# [Task]
Reproduce the data below in full and to the letter, images excepted.

# [Material for the task]
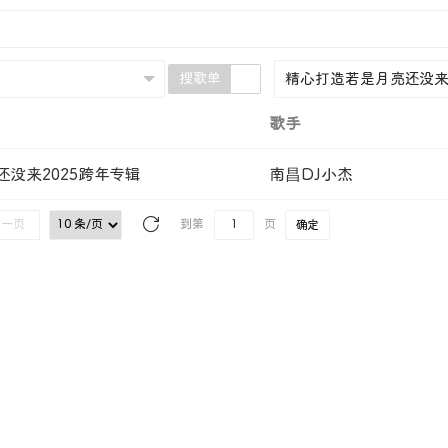
搜歌单
歌手
没来2025跨年专辑
南昌DJ小杰
下一页
到第
页
确定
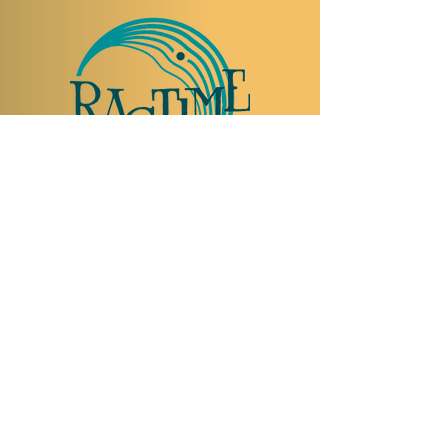
TO VISIT US
Rue Etienne-Dumont 18,
1204 Geneva
Swiss
Such:
+41 22 310 26 62
Mobile:
+41 79 369 59 62
Open Tuesday to Thursday from 5:00 p.m.
to 2:00 a.m.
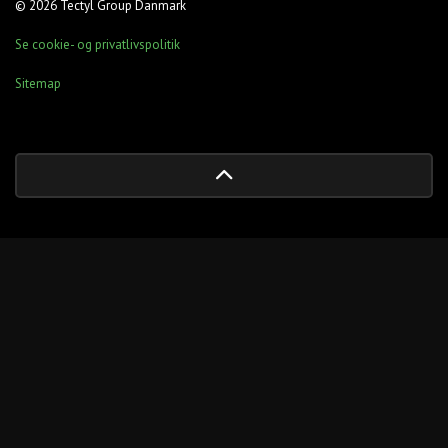
© 2026 Tectyl Group Danmark
Bliv partner
Se cookie- og privatlivspolitik
Book tid
Sitemap
Kundelogin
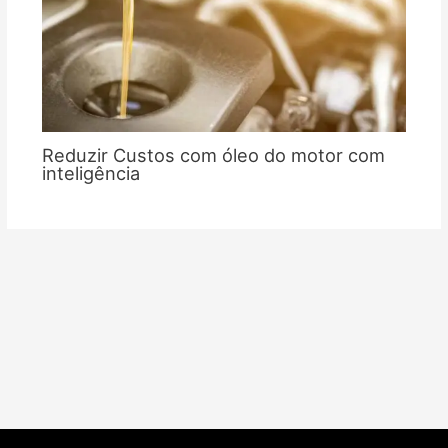
Reduzir Custos com óleo do motor com
inteligência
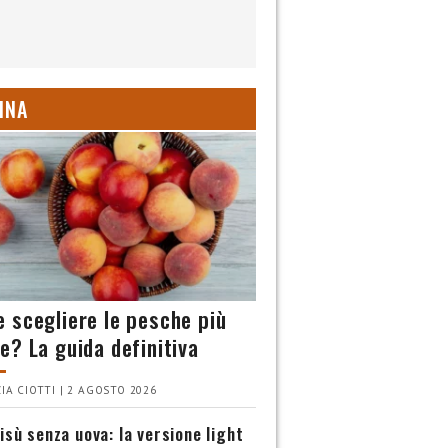
INA
 scegliere le pesche più
e? La guida definitiva
IA CIOTTI | 2 AGOSTO 2026
isù senza uova: la versione light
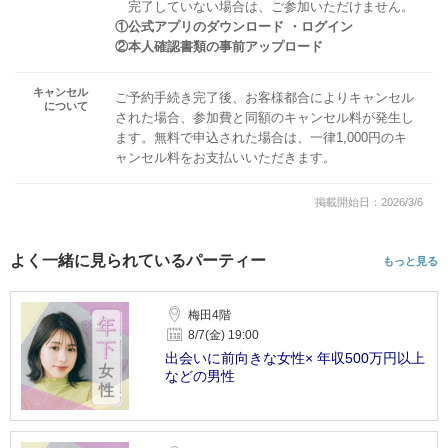
完了していない場合は、ご参加いただけません。
①公式アプリのダウンロード ・ログイン
②本人確認書類の事前アップロード
キャンセル
ご予約手続き完了後、お客様都合によりキャンセル
について
された場合、参加費と同額のキャンセル料が発生し
ます。無料で申込された場合は、一律1,000円のキ
ャンセル料をお支払いいただきます。
掲載開始日：2026/3/6
よく一緒に見られているパーティー
もっと見る
梅田4階
8/7(金) 19:00
出会いに前向きな女性× 年収500万円以上
などの男性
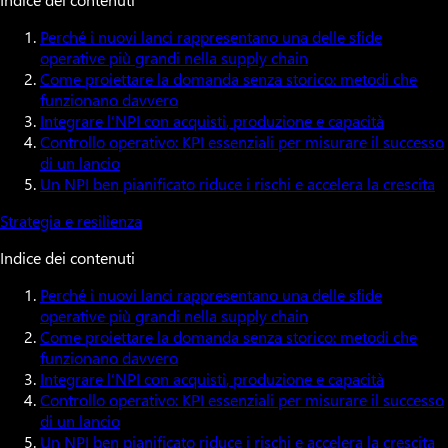
Perché i nuovi lanci rappresentano una delle sfide
operative più grandi nella supply chain
Come proiettare la domanda senza storico: metodi che
funzionano davvero
Integrare l’NPI con acquisti, produzione e capacità
Controllo operativo: KPI essenziali per misurare il successo
di un lancio
Un NPI ben pianificato riduce i rischi e accelera la crescita
Strategia e resilienza
Indice dei contenuti
Perché i nuovi lanci rappresentano una delle sfide
operative più grandi nella supply chain
Come proiettare la domanda senza storico: metodi che
funzionano davvero
Integrare l’NPI con acquisti, produzione e capacità
Controllo operativo: KPI essenziali per misurare il successo
di un lancio
Un NPI ben pianificato riduce i rischi e accelera la crescita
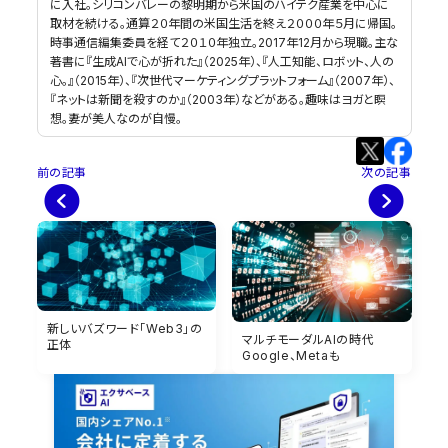
に入社。シリコンバレーの黎明期から米国のハイテク産業を中心に
取材を続ける。通算２０年間の米国生活を終え２０００年５月に帰国。
時事通信編集委員を経て２０１０年独立。2017年12月から現職。主な
著書に『生成AIで心が折れた』（2025年）、『人工知能、ロボット、人の
心。』（2015年）、『次世代マーケティングプラットフォーム』（2007年）、
『ネットは新聞を殺すのか』（2003年）などがある。趣味はヨガと瞑
想。妻が美人なのが自慢。
前の記事
次の記事
新しいバズワード「Web3」の
マルチモーダルAIの時代
正体
Google、Metaも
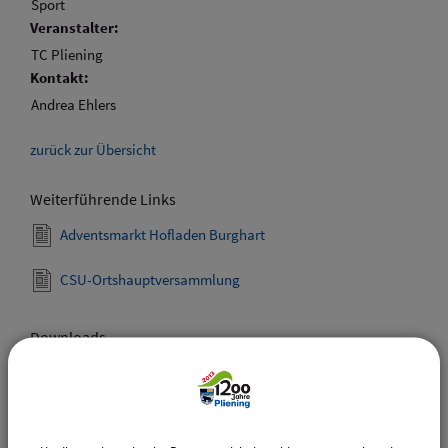
Sport
Veranstalter:
TC Pliening
Kontakt:
Andrea Ehlers
zurück zur Übersicht
Weiterführende Links
Adventsmarkt Hofladen Burghart
CSU-Ortshauptversammlung
Downloads
Den gewählten Termin als VCS-Kalenderdatei
downloaden
Den gewählten Termin als iCal-Kalenderdatei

# [Written solution]
搜歌单
歌手
没来2025跨年专辑
南昌DJ小杰
下一页
到第
页
确定
TO VISIT US
Rue Etienne-Dumont 18,
1204 Geneva
Swiss
Such:
+41 22 310 26 62
Mobile:
+41 79 369 59 62
Open Tuesday to Thursday from 5:00 p.m.
to 2:00 a.m.
© 2026 Tectyl Group Danmark
Bliv partner
Se cookie- og privatlivspolitik
Book tid
Sitemap
Kundelogin
Reduzir Custos com óleo do motor com
inteligência
INA
 scegliere le pesche più
e? La guida definitiva
IA CIOTTI | 2 AGOSTO 2026
isù senza uova: la versione light
完了していない場合は、ご参加いただけません。
①公式アプリのダウンロード ・ログイン
②本人確認書類の事前アップロード
キャンセル
ご予約手続き完了後、お客様都合によりキャンセル
について
された場合、参加費と同額のキャンセル料が発生し
ます。無料で申込された場合は、一律1,000円のキ
ャンセル料をお支払いいただきます。
掲載開始日：2026/3/6
よく一緒に見られているパーティー
もっと見る
梅田4階
8/7(金) 19:00
出会いに前向きな女性× 年収500万円以上
などの男性
Perché i nuovi lanci rappresentano una delle sfide
operative più grandi nella supply chain
Come proiettare la domanda senza storico: metodi che
funzionano davvero
Integrare l’NPI con acquisti, produzione e capacità
Controllo operativo: KPI essenziali per misurare il successo
di un lancio
Un NPI ben pianificato riduce i rischi e accelera la crescita
Strategia e resilienza
Indice dei contenuti
Perché i nuovi lanci rappresentano una delle sfide
operative più grandi nella supply chain
Come proiettare la domanda senza storico: metodi che
funzionano davvero
Integrare l’NPI con acquisti, produzione e capacità
Controllo operativo: KPI essenziali per misurare il successo
di un lancio
Un NPI ben pianificato riduce i rischi e accelera la crescita
に入社。シリコンバレーの黎明期から米国のハイテク産業を中心に
取材を続ける。通算２０年間の米国生活を終え２０００年５月に帰国。
時事通信編集委員を経て２０１０年独立。2017年12月から現職。主な
著書に『生成AIで心が折れた』（2025年）、『人工知能、ロボット、人の
心。』（2015年）、『次世代マーケティングプラットフォーム』（2007年）、
『ネットは新聞を殺すのか』（2003年）などがある。趣味はヨガと瞑
想。妻が美人なのが自慢。
前の記事
次の記事
新しいバズワード「Web3」の
マルチモーダルAIの時代
正体
Google、Metaも
Sport
Veranstalter:
TC Pliening
Kontakt:
Andrea Ehlers
zurück zur Übersicht
Weiterführende Links
Adventsmarkt Hofladen Burghart
CSU-Ortshauptversammlung
Downloads
Den gewählten Termin als VCS-Kalenderdatei
downloaden
Den gewählten Termin als iCal-Kalenderdatei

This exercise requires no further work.